Ainsi, dans la lignée du hélas bien trop mal connu mais pourtant fondamental Miracleman (Alan Moore, Alan Davis & Gary Leach ; 1982), Heroes évoque surtout, bien que de manière assez sous-jacente, le destin possible de surhommes dans notre société ainsi que plusieurs manières possibles d’évolution pour ladite société au contact de tels individus surhumains. On observe donc ici une parfaite adéquation entre le fond et la forme, car cette image du super-héros en tant que surhumain mutant, c’est-à-dire une transformation progressive du patrimoine génétique de la race humaine à travers l’action de la nature, consiste bien sûr en un aperçu du futur – ce qui suffit pour faire de ce surhomme issu de l’évolution naturelle une parfaite incarnation d’une des nombreuses définitions de la science-fiction, en raison même de cette image de l’avenir qu’il incarne. Pour cette raison, et à travers les nombreux portraits de temps à venir possibles que présente Heroes, même si ces projections se situent toutes à une époque très proche et s’avèrent aussi – hélas – assez sommaires, cette production parvient à combiner non seulement son concept de départ avec une science-fiction exigeante mais donne aussi une réponse à l’idée, la question implicite propre au thème du surhomme mutant en lui esquissant un contour – celui du post-humain, par ailleurs un autre thème propre à la science-fiction.

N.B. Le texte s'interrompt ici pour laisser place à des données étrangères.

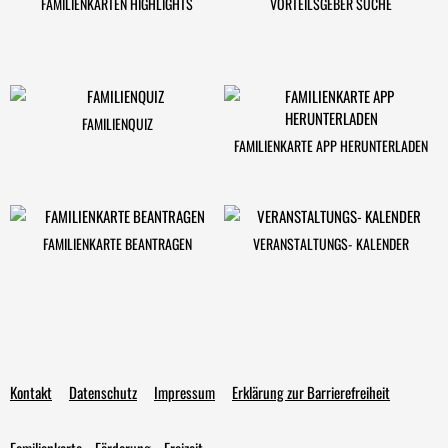
FAMILIENKARTEN HIGHLIGHTS
VORTEILSGEBER SUCHE
FAMILIENQUIZ
FAMILIENKARTE APP HERUNTERLADEN
FAMILIENKARTE BEANTRAGEN
VERANSTALTUNGS- KALENDER
Kontakt
Datenschutz
Impressum
Erklärung zur Barrierefreiheit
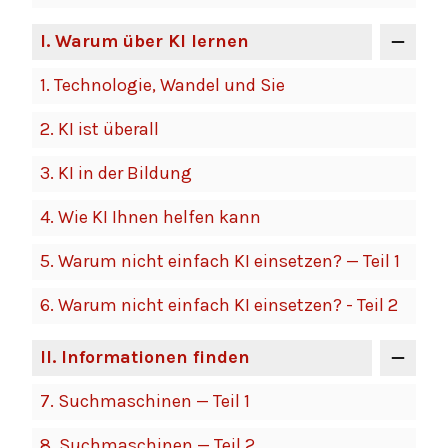
I
. Warum über KI lernen
1.
Technologie, Wandel und Sie
2.
KI ist überall
3.
KI in der Bildung
4.
Wie KI Ihnen helfen kann
5.
Warum nicht einfach KI einsetzen? — Teil 1
6.
Warum nicht einfach KI einsetzen? - Teil 2
II
. Informationen finden
7.
Suchmaschinen — Teil 1
8.
Suchmaschinen — Teil 2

Voilà pourquoi on ne peut que regretter l’arrêt complet de la série après la quatrième saison car la conclusion de celle-ci ouvrait le récit dans une direction alors jamais vue à ma connaissance dans le registre des séries TV de super-héros et qui laissait augurer le meilleur pour une suite qu’on ne verra malheureusement sans doute jamais… Quant au projet évoqué par plusieurs sources officielles de terminer l’histoire par une paire de téléfilms, s’il ne manque pas d’intérêt il fait surtout craindre qu’un tel format se montre bien trop court pour exploiter tout le potentiel des différents thèmes de Heroes à leur juste valeur. Mais comme de toutes manières les dernières nouvelles fournies par les créateurs de la franchise sur ce point font dire que même cette issue est tombée à l’eau, et que de plus on reste sans nouvelles sur la possibilité avancée par l’auteur principal de poursuivre l’aventure sur d’autres supports… Peut-être en fin de compte faudra-t-il attendre de voir cette œuvre, une fois devenue culte, engendrer une séquelle ou un remake d’ici 10, 12 ou 15 ans, voire plus, comme on a pu le voir avec d’autres réalisations qui en leur temps n’ont pas satisfaits leurs producteurs.


Quoi qu’il en soit, il n’en reste pas moins que Heroes compte parmi ces œuvres du genre super-héros et de science-fiction en général parmi les plus réussies du petit écran, pour les raisons explicitées ici comme pour ses techniques narratives d’une efficacité redoutable et ses personnages bien plus fouillés qu’ils peuvent en donner l’impression au premier abord. Pour ceux d’entre vous lassés de tous les clones du genre qui se suivent sans vraiment se distinguer, et tout aussi distrayants qu’ils puissent s’avérer, Heroes reste le meilleur candidat à ce jour.


(1) Gérard Klein, « Surhommes et Mutants », préface à Histoires de mutants (Le Livre de Poche, collection La Grande anthologie de la science-fiction n° 3766, 1974, ISBN : 2-253-00063-9) ; lire ce texte en ligne.


(2) Demètre Ioakimidis, « Différents puisque supérieurs », préface à Histoires de surhommes (Le Livre de Poche, collection La Grande anthologie de la science-fiction n° 3786, 1984, ISBN : 2-253-03411-8).


(3) Jacques Goimard, « Du Surnaturel au supranormal », préface à Histoires de pouvoirs (Le Livre de Poche, collection La Grande anthologie de la science-fiction n° 3770, 1975, ISBN : 2-253-00739-0).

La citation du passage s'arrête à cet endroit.